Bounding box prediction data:
---------------
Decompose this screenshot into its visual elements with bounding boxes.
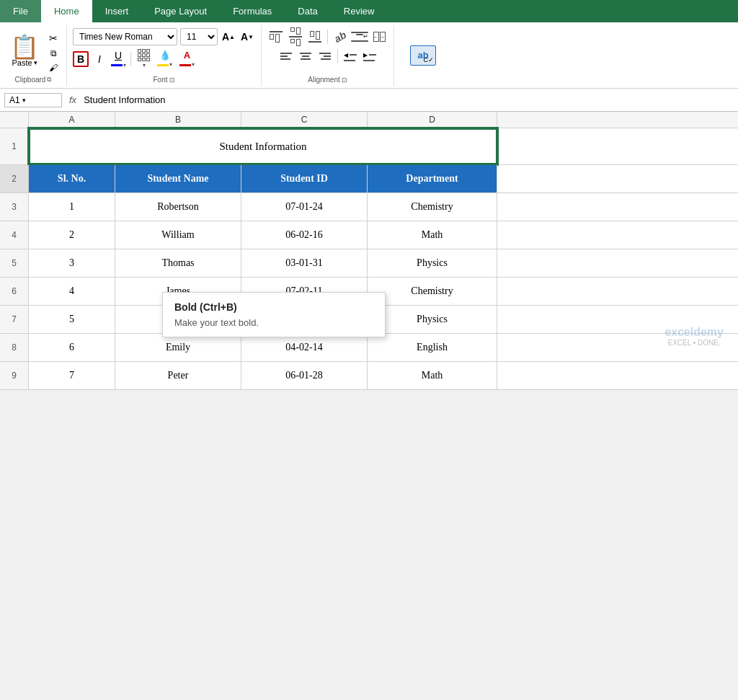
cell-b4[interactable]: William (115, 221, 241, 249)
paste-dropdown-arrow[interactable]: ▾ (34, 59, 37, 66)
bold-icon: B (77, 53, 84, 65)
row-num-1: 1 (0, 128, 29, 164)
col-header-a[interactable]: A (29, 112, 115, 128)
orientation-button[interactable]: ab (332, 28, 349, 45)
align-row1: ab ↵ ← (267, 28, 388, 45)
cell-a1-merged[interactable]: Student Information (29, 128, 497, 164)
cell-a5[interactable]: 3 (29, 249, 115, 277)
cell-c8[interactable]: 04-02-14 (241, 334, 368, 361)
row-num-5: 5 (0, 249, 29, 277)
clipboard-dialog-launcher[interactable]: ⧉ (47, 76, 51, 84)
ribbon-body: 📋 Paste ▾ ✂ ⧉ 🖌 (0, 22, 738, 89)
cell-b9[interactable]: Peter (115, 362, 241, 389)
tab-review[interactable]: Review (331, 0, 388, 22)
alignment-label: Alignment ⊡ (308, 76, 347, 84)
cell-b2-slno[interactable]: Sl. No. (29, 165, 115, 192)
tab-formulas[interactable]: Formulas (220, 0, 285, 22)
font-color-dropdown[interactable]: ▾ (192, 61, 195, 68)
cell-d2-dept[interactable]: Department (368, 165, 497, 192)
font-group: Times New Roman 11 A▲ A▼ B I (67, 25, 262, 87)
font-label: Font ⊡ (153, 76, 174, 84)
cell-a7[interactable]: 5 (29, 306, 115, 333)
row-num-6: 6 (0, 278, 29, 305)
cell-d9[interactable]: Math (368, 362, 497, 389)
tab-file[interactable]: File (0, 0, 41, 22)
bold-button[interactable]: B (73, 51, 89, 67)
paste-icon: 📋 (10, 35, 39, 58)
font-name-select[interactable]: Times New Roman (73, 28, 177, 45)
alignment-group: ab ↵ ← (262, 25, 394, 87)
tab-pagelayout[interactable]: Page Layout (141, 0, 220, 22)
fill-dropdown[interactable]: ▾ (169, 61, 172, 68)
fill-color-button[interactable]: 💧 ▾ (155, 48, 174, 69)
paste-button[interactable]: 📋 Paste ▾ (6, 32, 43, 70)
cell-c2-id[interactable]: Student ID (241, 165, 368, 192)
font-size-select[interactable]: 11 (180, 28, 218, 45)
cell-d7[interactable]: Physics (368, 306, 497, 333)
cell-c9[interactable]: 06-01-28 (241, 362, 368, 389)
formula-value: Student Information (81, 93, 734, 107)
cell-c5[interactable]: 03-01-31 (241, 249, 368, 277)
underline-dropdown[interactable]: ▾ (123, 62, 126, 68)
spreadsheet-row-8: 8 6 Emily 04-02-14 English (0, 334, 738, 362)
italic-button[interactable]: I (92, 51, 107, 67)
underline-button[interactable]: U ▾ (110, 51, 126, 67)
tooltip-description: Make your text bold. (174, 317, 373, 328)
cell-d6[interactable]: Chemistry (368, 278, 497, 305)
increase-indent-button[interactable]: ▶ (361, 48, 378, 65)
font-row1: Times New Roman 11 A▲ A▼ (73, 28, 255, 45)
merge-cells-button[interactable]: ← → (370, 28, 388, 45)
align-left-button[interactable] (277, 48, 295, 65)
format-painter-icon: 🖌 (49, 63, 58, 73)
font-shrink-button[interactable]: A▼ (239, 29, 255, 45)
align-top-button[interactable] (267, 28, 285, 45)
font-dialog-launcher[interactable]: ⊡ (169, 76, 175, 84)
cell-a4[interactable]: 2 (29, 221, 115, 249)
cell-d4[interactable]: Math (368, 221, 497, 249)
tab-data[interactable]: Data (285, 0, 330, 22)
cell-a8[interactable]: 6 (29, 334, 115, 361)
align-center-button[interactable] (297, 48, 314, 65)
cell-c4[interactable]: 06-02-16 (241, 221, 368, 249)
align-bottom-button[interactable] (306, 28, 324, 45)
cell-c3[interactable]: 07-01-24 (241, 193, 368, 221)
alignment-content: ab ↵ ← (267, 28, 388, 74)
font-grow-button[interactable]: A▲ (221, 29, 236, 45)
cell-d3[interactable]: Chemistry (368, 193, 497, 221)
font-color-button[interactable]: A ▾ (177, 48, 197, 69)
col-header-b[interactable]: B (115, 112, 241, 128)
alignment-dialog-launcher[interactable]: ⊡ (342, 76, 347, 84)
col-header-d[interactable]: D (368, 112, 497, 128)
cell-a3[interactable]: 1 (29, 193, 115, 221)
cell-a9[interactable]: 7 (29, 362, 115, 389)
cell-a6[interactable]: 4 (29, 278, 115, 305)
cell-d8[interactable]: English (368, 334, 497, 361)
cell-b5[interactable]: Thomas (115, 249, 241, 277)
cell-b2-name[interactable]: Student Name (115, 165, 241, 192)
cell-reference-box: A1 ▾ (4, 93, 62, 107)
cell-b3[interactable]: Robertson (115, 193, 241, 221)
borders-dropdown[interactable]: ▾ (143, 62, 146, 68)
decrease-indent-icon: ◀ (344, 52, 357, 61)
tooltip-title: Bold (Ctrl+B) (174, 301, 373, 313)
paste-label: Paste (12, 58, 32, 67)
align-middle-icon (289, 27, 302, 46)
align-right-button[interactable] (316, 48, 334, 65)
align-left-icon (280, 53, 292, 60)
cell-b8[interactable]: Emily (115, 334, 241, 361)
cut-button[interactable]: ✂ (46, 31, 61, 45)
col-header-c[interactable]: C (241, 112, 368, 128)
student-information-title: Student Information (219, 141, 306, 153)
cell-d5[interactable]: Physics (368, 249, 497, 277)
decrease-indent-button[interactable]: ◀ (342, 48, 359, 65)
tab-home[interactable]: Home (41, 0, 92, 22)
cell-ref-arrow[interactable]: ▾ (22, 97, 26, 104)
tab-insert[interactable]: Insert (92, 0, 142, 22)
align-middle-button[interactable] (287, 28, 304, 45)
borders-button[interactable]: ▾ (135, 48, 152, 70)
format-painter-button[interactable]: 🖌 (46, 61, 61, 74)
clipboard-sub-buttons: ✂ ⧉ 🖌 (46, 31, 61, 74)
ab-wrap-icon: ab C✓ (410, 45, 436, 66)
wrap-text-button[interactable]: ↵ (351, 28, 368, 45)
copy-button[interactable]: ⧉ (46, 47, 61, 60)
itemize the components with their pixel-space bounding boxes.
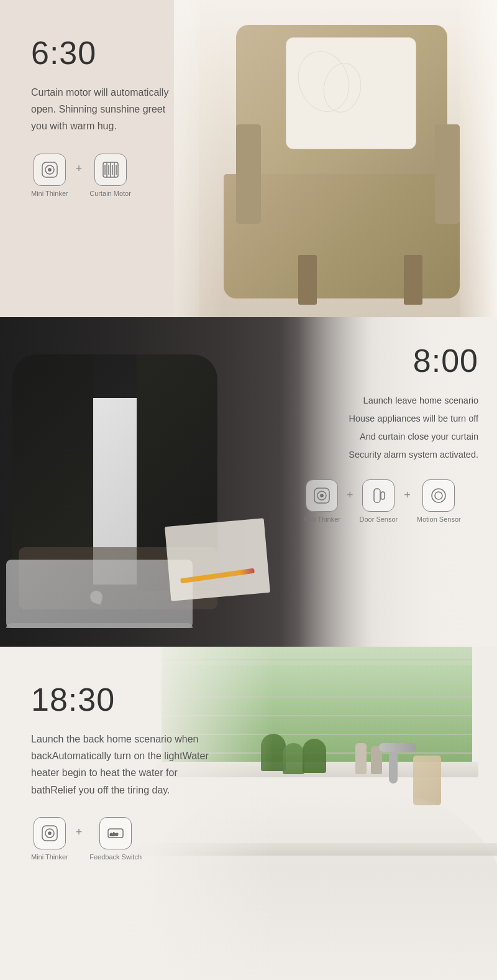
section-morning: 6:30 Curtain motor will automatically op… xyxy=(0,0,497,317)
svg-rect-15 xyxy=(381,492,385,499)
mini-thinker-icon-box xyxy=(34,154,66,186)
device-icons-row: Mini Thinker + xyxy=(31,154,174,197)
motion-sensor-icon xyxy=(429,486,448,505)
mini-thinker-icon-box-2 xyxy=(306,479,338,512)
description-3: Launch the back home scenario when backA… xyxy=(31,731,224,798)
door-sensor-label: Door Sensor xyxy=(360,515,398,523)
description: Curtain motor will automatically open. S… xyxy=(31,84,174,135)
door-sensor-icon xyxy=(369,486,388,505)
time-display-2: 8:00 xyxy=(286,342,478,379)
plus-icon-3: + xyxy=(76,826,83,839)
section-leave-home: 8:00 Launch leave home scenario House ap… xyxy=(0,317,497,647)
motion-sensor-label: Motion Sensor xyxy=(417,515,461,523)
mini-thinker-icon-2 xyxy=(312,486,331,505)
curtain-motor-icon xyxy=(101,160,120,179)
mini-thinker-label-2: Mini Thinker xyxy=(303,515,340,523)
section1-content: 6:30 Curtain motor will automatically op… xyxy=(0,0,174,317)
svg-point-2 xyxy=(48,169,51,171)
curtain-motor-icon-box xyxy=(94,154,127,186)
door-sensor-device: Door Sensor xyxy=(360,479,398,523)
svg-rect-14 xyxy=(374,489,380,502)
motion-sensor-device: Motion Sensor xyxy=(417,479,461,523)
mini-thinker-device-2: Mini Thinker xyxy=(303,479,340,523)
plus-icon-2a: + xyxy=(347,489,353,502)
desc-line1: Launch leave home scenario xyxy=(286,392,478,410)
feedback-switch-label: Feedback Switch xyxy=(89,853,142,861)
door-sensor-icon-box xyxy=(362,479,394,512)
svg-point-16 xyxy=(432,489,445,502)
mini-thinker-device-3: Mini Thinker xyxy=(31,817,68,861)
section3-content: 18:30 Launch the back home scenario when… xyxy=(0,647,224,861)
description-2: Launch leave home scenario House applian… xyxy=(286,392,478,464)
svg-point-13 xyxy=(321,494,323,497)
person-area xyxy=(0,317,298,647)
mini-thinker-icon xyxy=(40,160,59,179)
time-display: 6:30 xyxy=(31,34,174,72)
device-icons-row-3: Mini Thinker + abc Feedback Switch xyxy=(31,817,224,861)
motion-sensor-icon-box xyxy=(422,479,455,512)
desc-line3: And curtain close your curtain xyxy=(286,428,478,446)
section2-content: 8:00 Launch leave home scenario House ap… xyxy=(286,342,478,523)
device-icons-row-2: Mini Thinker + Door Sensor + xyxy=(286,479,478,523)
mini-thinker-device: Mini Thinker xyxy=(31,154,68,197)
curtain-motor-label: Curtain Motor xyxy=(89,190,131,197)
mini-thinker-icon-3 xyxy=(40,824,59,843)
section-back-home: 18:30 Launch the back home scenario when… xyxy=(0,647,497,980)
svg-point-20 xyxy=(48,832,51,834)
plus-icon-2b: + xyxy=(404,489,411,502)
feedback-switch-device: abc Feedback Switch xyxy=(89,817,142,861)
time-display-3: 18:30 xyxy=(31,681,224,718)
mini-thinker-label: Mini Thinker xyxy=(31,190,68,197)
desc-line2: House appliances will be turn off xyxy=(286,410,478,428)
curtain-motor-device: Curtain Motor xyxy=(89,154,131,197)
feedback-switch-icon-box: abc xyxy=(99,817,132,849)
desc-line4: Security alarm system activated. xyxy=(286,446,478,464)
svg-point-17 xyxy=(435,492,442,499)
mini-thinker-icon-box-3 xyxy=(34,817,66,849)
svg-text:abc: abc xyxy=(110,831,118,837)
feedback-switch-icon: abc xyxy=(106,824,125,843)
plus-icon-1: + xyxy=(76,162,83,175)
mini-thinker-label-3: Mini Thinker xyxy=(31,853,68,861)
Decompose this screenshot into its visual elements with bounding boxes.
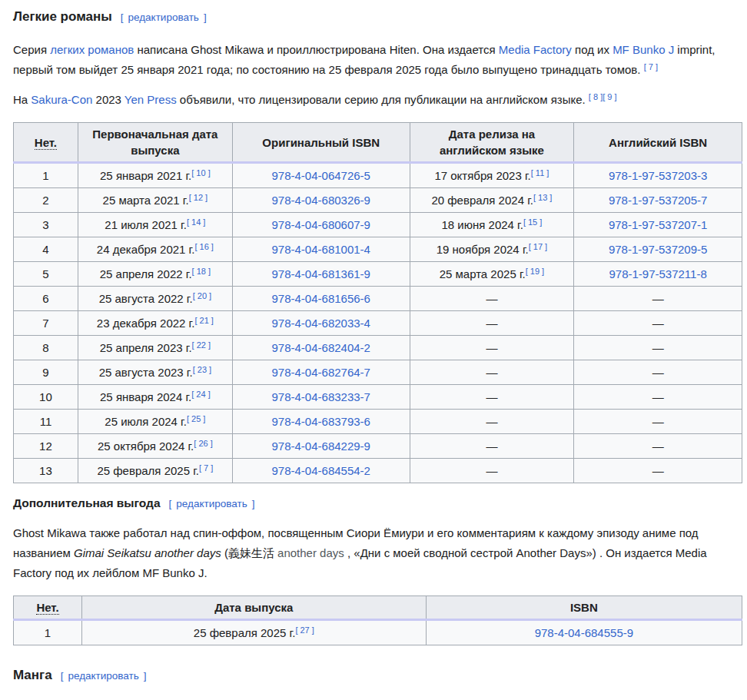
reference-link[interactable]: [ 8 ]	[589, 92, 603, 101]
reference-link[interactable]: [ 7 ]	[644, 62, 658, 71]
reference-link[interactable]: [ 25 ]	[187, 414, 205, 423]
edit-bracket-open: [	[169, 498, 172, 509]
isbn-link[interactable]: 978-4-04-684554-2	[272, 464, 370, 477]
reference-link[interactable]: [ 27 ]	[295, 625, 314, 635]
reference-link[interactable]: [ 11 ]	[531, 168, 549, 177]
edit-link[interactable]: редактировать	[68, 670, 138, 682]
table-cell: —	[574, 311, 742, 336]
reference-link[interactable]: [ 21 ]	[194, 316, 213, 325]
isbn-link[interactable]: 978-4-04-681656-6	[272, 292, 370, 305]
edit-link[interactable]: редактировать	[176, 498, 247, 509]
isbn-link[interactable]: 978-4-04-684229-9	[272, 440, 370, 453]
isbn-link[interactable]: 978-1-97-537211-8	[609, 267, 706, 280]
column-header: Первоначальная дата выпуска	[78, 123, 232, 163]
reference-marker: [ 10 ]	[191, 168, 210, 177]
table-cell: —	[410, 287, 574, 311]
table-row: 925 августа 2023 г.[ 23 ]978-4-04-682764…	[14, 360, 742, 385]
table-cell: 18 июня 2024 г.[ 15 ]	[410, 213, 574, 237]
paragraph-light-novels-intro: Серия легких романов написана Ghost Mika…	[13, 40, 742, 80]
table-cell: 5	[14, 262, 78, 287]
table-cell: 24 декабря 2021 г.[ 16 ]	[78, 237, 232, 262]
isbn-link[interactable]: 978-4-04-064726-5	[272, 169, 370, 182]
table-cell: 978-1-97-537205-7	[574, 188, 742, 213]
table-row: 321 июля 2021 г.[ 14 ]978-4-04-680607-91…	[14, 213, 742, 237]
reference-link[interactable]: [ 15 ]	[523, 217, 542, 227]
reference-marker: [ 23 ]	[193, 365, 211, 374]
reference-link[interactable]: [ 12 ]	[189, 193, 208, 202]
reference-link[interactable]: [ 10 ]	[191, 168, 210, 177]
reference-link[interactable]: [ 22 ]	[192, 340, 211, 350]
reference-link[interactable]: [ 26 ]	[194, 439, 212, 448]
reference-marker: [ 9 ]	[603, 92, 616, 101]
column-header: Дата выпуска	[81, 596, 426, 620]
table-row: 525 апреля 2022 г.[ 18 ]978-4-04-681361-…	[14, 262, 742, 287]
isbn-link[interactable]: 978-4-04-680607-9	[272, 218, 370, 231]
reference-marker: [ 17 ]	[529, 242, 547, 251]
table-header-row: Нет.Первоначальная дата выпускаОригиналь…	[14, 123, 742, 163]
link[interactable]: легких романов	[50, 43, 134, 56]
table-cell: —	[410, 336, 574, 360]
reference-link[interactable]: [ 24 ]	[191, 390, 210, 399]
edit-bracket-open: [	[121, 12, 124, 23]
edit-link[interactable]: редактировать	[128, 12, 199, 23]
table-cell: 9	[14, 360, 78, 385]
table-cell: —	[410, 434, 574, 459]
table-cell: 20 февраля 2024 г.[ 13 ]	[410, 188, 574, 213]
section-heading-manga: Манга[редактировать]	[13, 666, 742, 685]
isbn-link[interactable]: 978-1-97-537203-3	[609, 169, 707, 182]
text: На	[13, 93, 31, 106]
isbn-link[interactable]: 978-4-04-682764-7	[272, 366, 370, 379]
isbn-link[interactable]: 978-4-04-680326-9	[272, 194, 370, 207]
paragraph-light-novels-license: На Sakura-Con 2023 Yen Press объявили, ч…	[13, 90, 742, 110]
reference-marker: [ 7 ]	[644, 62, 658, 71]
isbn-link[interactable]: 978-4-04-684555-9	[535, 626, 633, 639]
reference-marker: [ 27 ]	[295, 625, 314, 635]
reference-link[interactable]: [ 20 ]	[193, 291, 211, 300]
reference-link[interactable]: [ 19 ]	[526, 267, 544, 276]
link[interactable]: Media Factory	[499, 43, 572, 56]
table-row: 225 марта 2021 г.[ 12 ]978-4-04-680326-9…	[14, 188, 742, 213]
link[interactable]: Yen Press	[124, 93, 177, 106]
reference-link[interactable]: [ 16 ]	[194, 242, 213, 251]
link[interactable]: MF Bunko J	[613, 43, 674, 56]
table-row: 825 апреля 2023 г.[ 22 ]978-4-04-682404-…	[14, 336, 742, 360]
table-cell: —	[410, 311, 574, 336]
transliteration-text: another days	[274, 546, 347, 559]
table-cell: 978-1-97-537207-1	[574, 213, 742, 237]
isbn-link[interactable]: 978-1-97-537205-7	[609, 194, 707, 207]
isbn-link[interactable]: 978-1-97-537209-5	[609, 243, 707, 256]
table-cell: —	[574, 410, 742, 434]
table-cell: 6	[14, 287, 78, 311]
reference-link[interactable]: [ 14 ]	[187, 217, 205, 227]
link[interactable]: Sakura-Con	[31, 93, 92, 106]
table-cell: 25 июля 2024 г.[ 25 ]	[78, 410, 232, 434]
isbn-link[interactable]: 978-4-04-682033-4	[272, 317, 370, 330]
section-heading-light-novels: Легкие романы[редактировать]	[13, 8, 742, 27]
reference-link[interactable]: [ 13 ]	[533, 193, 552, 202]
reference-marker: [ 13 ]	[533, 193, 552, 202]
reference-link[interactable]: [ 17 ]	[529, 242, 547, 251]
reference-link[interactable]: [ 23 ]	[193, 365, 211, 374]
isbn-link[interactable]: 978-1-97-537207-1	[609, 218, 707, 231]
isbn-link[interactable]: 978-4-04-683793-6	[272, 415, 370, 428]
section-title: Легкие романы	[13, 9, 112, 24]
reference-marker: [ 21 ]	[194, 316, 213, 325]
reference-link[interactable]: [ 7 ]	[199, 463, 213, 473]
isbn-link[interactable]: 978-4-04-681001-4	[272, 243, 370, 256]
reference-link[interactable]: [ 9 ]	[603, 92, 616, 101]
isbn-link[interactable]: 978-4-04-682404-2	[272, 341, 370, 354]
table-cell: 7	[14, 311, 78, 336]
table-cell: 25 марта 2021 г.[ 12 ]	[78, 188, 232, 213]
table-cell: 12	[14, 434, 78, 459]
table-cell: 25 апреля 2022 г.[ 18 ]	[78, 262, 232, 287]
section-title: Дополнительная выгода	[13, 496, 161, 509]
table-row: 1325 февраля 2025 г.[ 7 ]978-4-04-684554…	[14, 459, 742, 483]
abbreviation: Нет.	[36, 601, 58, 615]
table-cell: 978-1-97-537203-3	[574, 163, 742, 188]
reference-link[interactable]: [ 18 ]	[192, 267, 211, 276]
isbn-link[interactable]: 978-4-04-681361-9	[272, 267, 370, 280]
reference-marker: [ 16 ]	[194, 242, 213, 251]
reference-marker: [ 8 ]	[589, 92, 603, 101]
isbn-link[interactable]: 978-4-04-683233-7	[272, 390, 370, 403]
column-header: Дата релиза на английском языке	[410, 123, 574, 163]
---------------
> **Work to complete**
Which lines of the records above contain the word "group"? Copy each of them.

> **Reply**
font-group: Times New Roman 11 A▲ A▼ B I (67, 25, 262, 87)
alignment-group: ab ↵ ← (262, 25, 394, 87)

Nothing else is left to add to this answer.